The first movements appear in favor of suffrage for men from the age of 21, in the year 1838. A claim that was carried out by the London Workers Associationwhich among other requests, such as:
- secret ballot
- annual elections to Parliament
- Elimination as a requirement, to be in possession of a property to become a member of Parliament,
- Salary for parliamentarians
Chartism sought the democratization in Parliamentwith more than 1 million signatures, the first petition they made was rejected in Parliament.
This rejection motivated the insurrection and strike of the most radical members of the movement, a fact that was harshly repressed.
Finally the Chartist movement began to fade after not having achieved any of the objectives set. However, little by little these demands were achieved through a process of reforms in the work environment.
Chartism was a first incursion of what would later be, political and social struggles late nineteenth century, whose consequences were the appearance of new political parties, such as socialism, Marxism and anarchism.
But if something got this labor movement was to verify the organization of the working mass and its mobilization to achieve common goals, as proposed by Karl Marx.
The labor movement fought in each country to achieve the same social rights. Marx’s idea of worker organization and union of all workers on a common and international front, had its consequences, the foundation of the International Workers Association (IWA)better known as the First International.

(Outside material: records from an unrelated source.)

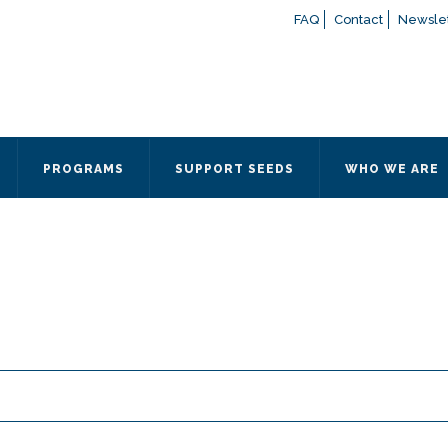
FAQ
Contact
Newslet
If you have any questions a
here
or contact our Admissions
Otherwise, please contact the
PROGRAMS
SUPPORT SEEDS
WHO WE ARE
Quick Contact 
Contact Me
Fields marked with an
*
are
Name
*
Email
*
Message
*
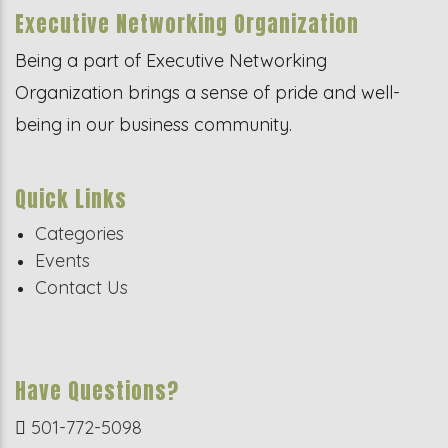
Executive Networking Organization
Being a part of Executive Networking
Organization brings a sense of pride and well-
being in our business community.
Quick Links
Categories
Events
Contact Us
Have Questions?
501-772-5098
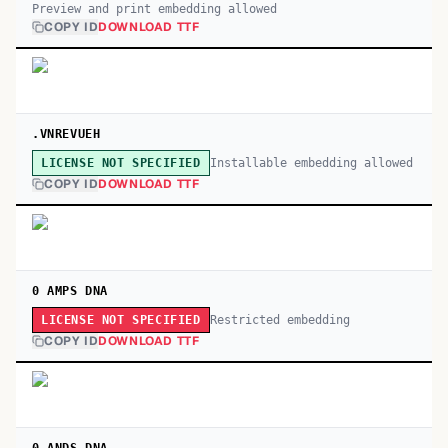
Preview and print embedding allowed
COPY ID
DOWNLOAD TTF
.VNREVUEH
Installable embedding allowed
LICENSE NOT SPECIFIED
COPY ID
DOWNLOAD TTF
0 AMPS DNA
Restricted embedding
LICENSE NOT SPECIFIED
COPY ID
DOWNLOAD TTF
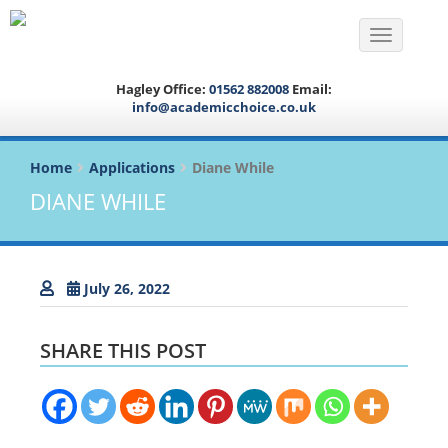
Toggle na
Hagley Office:
01562 882008
Email:
info@academicchoice.co.uk
Home
Applications
Diane While
DIANE WHILE
July 26, 2022
SHARE THIS POST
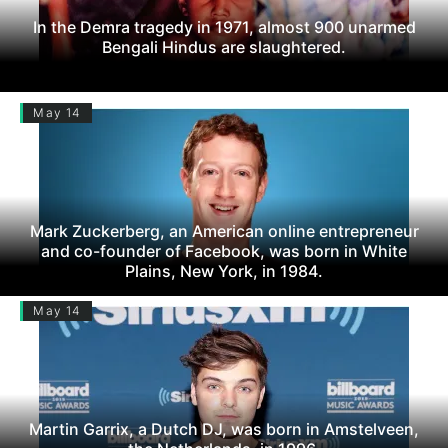
In the Demra tragedy in 1971, almost 900 unarmed
Bengali Hindus are slaughtered.
May 14
Mark Zuckerberg, an American online entrepreneur
and co-founder of Facebook, was born in White
Plains, New York, in 1984.
May 14
Martin Garrix, a Dutch DJ, was born in Amstelveen,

Utopian socialism was an ideological current where thinkers proposed a egalitarian economic systemthat is, against capitalism that had generated inequalities and injustices, between social classes.
utopian socialism He advocated equality. It was called utopian because the thinkers themselves knew that this was impossible.
Among the most important thinkers of the utopian socialist current we highlight Henry de Saint-Simon, Robert Owen and Charles Fournier.